To read your CSV file, run:
df = pd.read_csv(InFile('Films.csv'), usecols=[0, 1, 2, 3, 6],
names=['movie_id', 'title', 'prod', 'date', 'genres'])
This question already has answers here:
Convert list of dictionaries to a pandas DataFrame
(7 answers)
Closed 4 years ago.
I'm new to pandas and that's my first question on stackoverflow, I'm trying to do some analytics with pandas.
I have some text files with data records that I want to process. Each line of the file match to a record which fields are in a fixed place and have a length of a fixed number of characters. There are different kinds of records on the same file, all records share the first field that are two characters depending of the type of record. As an example:
Some file:
01Jhon Smith 555-1234
03Cow Bos primigenius taurus 00401
01Jannette Jhonson 00100000000
...
field start length
type 1 2 *common to all records, example: 01 = person, 03 = animal
name 3 10
surname 13 10
phone 23 8
credit 31 11
fill of spaces
I'm writing some code to convert one record to a dictionary:
person1 = {'type': 01, 'name': = 'Jhon', 'surname': = 'Smith', 'phone': '555-1234'}
person2 = {'type': 01, 'name': 'Jannette', 'surname': 'Jhonson', 'credit': 1000000.00}
animal1 = {'type': 03, 'cname': 'cow', 'sciname': 'Bos....', 'legs': 4, 'tails': 1 }
If a field is empty (filled with spaces) there will not be in the dictionary).
With all records of one kind I want to create a pandas DataFrame with the dicts keys as columns names, I've try with pandas.DataFrame.from_dict() without success.
And here comes my question: Is any way to do this with pandas so dict keys become column names? Are any other standard method to deal with this kind of files?
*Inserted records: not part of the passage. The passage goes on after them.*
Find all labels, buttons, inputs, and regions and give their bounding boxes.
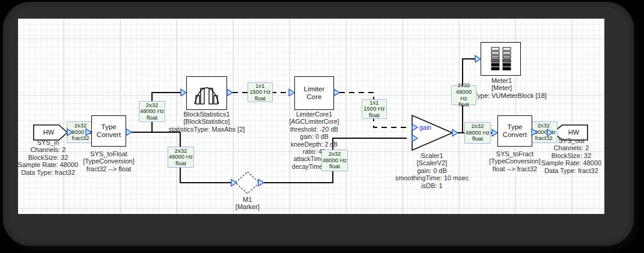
caption-line: [AGCLimiterCore]	[263, 118, 365, 125]
sys-in-hw-label: HW	[35, 129, 62, 136]
port-meter-in[interactable]	[475, 56, 481, 62]
port-limiter-in[interactable]	[289, 90, 294, 96]
block-label: Type Convert	[503, 123, 527, 139]
caption-line: BlockStatistics1	[156, 111, 258, 118]
histogram-icon	[192, 81, 221, 105]
caption-line: [ScalerV2]	[381, 159, 483, 166]
caption-line: kneeDepth: 2 dB	[263, 141, 365, 148]
port-limiter-out[interactable]	[334, 90, 339, 96]
marker-block[interactable]	[235, 172, 260, 194]
wire-label-meter-in[interactable]: 2x32 48000 Hz float	[451, 85, 476, 105]
block-statistics-block[interactable]	[186, 76, 227, 110]
port-scaler-sig-in[interactable]	[412, 135, 418, 142]
limiter-core-block[interactable]: Limiter Core	[294, 76, 334, 110]
type-convert-in-caption: SYS_toFloat [TypeConversion] fract32 -->…	[64, 150, 154, 172]
type-convert-out-block[interactable]: Type Convert	[497, 115, 532, 147]
port-marker-out[interactable]	[258, 180, 264, 186]
caption-line: isDB: 1	[381, 182, 483, 189]
caption-line: Channels: 2	[526, 144, 616, 151]
caption-line: SYS_toFloat	[64, 150, 154, 157]
meter-block[interactable]	[481, 42, 521, 76]
port-blockstats-out[interactable]	[227, 90, 232, 96]
scaler-block[interactable]	[412, 115, 452, 150]
vu-meter-icon	[488, 46, 514, 72]
caption-line: threshold: -20 dB	[263, 126, 365, 133]
caption-line: [Marker]	[217, 203, 278, 210]
wire-label-limiter-out[interactable]: 1x1 1500 Hz float	[362, 99, 387, 119]
caption-line: [BlockStatistics]	[156, 118, 258, 125]
type-convert-in-block[interactable]: Type Convert	[91, 115, 126, 147]
wire-label-scaler-in[interactable]: 2x32 48000 Hz float	[321, 150, 348, 171]
block-label: Type Convert	[97, 123, 121, 139]
wire-label-stats-out[interactable]: 1x1 1500 Hz float	[248, 82, 273, 102]
caption-line: Scaler1	[381, 152, 483, 159]
caption-line: M1	[217, 196, 278, 203]
wire-label-scaler-out[interactable]: 2x32 48000 Hz float	[464, 122, 491, 144]
caption-line: gain: 0 dB	[263, 133, 365, 140]
caption-line: statisticsType: MaxAbs [2]	[156, 126, 258, 133]
block-label: Limiter Core	[304, 85, 325, 101]
caption-line: decayTime: 100	[263, 163, 365, 170]
caption-line: ratio: 40	[263, 148, 365, 155]
caption-line: LimiterCore1	[263, 111, 365, 118]
caption-line: Data Type: fract32	[526, 167, 616, 174]
port-tc1-out[interactable]	[126, 129, 132, 136]
scaler-gain-port-label: gain	[419, 124, 431, 131]
caption-line: BlockSize: 32	[526, 152, 616, 159]
caption-line: smoothingTime: 10 msec	[381, 174, 483, 181]
limiter-core-caption: LimiterCore1 [AGCLimiterCore] threshold:…	[263, 111, 365, 170]
sys-out-hw-label: HW	[560, 129, 588, 136]
wire-label-sysout[interactable]: 2x32 48000 Hz fract32	[530, 121, 557, 143]
caption-line: attackTime: 20	[263, 155, 365, 162]
block-statistics-caption: BlockStatistics1 [BlockStatistics] stati…	[156, 111, 258, 133]
caption-line: fract32 --> float	[64, 165, 154, 172]
marker-caption: M1 [Marker]	[217, 196, 278, 211]
schematic-canvas[interactable]: SYS_in Channels: 2 BlockSize: 32 Sample …	[18, 19, 604, 214]
caption-line: [TypeConversion]	[64, 157, 154, 165]
port-scaler-gain-in[interactable]	[412, 124, 418, 131]
wire-label-blockstats-in[interactable]: 2x32 48000 Hz float	[139, 101, 165, 122]
wire-label-sysin[interactable]: 2x32 48000 Hz fract32	[67, 121, 94, 143]
port-scaler-out[interactable]	[452, 130, 458, 136]
screenshot-stage: SYS_in Channels: 2 BlockSize: 32 Sample …	[0, 0, 644, 253]
wire-label-marker-in[interactable]: 2x32 48000 Hz float	[168, 147, 194, 168]
caption-line: gain: 0 dB	[381, 167, 483, 174]
caption-line: Sample Rate: 48000	[526, 159, 616, 166]
scaler-caption: Scaler1 [ScalerV2] gain: 0 dB smoothingT…	[381, 152, 483, 189]
port-blockstats-in[interactable]	[181, 90, 186, 96]
port-tc2-in[interactable]	[492, 130, 497, 136]
port-marker-in[interactable]	[231, 180, 237, 186]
To make a DataFrame from a dictionary, you can pass a list of dictionaries:
>>> person1 = {'type': 01, 'name': 'Jhon', 'surname': 'Smith', 'phone': '555-1234'}
>>> person2 = {'type': 01, 'name': 'Jannette', 'surname': 'Jhonson', 'credit': 1000000.00}
>>> animal1 = {'type': 03, 'cname': 'cow', 'sciname': 'Bos....', 'legs': 4, 'tails': 1 }
>>> pd.DataFrame([person1])
name phone surname type
0 Jhon 555-1234 Smith 1
>>> pd.DataFrame([person1, person2])
credit name phone surname type
0 NaN Jhon 555-1234 Smith 1
1 1000000 Jannette NaN Jhonson 1
>>> pd.DataFrame.from_dict([person1, person2])
credit name phone surname type
0 NaN Jhon 555-1234 Smith 1
1 1000000 Jannette NaN Jhonson 1
For the more fundamental issue of two differently-formatted files intermixed, and assuming the files aren't so big that we can't read them and store them in memory, I'd use StringIO to make an object which is sort of like a file but which only has the lines we want, and then use read_fwf (fixed-width-file). For example:
from StringIO import StringIO
def get_filelike_object(filename, line_prefix):
s = StringIO()
with open(filename, "r") as fp:
for line in fp:
if line.startswith(line_prefix):
s.write(line)
s.seek(0)
return s
and then
>>> type01 = get_filelike_object("animal.dat", "01")
>>> df = pd.read_fwf(type01, names="type name surname phone credit".split(),
widths=[2, 10, 10, 8, 11], header=None)
>>> df
type name surname phone credit
0 1 Jhon Smith 555-1234 NaN
1 1 Jannette Jhonson NaN 100000000
should work. Of course you could also separate the files into different types before pandas ever sees them, which might be easiest of all.